* Exercise instructions
Could you set down exactly the lines in the records below between the line holding "By effectively controlling the amount of" and the line holding "Harmful UV rays can cause damage to your skin", inclusive?

* Excerpted records
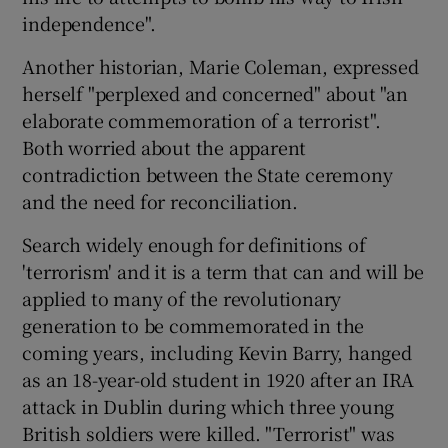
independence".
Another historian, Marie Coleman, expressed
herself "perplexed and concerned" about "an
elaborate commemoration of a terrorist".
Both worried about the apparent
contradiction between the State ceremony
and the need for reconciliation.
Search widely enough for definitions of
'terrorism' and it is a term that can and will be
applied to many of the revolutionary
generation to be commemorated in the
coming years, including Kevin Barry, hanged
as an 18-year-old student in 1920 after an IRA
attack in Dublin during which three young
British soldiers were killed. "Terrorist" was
* * *
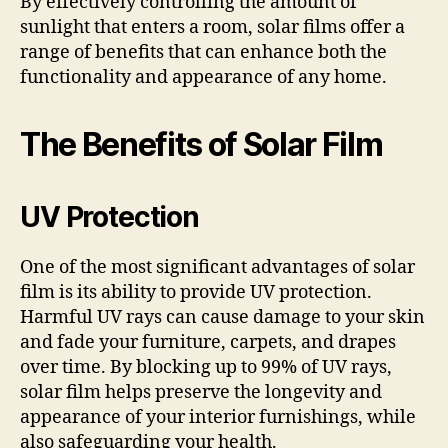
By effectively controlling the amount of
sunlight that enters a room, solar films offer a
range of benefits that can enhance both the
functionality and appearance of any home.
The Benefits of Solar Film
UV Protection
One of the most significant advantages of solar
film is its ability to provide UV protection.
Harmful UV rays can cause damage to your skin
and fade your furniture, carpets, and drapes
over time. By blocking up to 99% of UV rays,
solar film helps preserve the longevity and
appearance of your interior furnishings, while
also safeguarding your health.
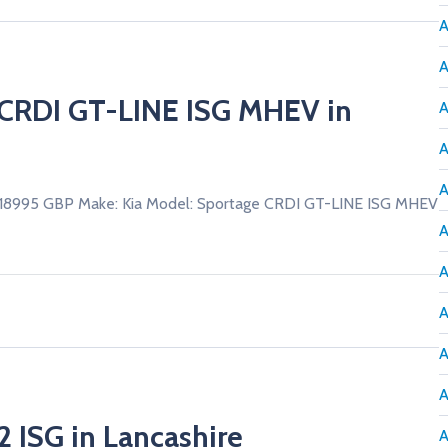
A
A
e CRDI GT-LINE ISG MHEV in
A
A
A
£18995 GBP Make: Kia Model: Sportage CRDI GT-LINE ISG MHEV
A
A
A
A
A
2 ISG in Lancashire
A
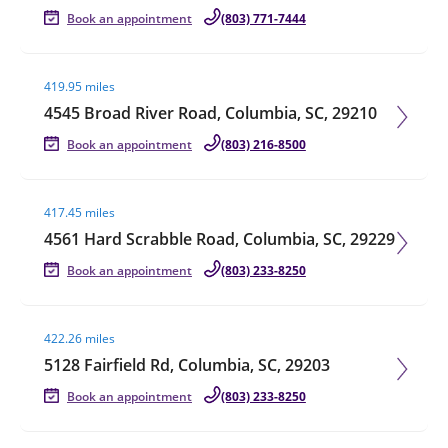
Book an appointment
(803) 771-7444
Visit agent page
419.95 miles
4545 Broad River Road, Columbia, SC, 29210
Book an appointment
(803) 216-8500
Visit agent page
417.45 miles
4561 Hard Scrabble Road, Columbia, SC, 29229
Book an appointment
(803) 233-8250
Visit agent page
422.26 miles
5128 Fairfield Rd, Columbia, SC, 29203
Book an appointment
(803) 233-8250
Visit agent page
==
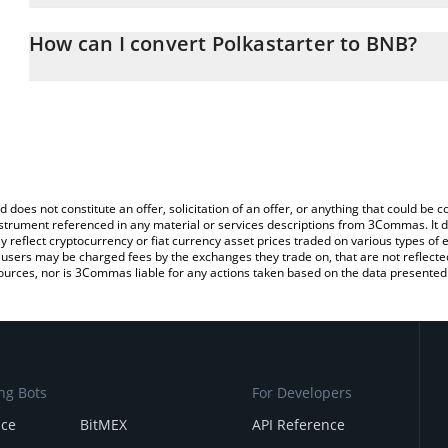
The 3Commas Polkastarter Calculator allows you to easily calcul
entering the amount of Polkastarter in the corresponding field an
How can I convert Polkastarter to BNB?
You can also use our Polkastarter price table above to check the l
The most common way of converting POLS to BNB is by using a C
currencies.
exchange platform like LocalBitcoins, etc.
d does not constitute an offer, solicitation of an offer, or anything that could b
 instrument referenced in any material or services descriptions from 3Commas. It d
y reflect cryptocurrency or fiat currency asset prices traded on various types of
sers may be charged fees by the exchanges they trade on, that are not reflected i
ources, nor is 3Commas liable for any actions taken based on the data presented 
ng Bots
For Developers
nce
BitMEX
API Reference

* Finished exercise
By effectively controlling the amount of
sunlight that enters a room, solar films offer a
range of benefits that can enhance both the
functionality and appearance of any home.
The Benefits of Solar Film
UV Protection
One of the most significant advantages of solar
film is its ability to provide UV protection.
Harmful UV rays can cause damage to your skin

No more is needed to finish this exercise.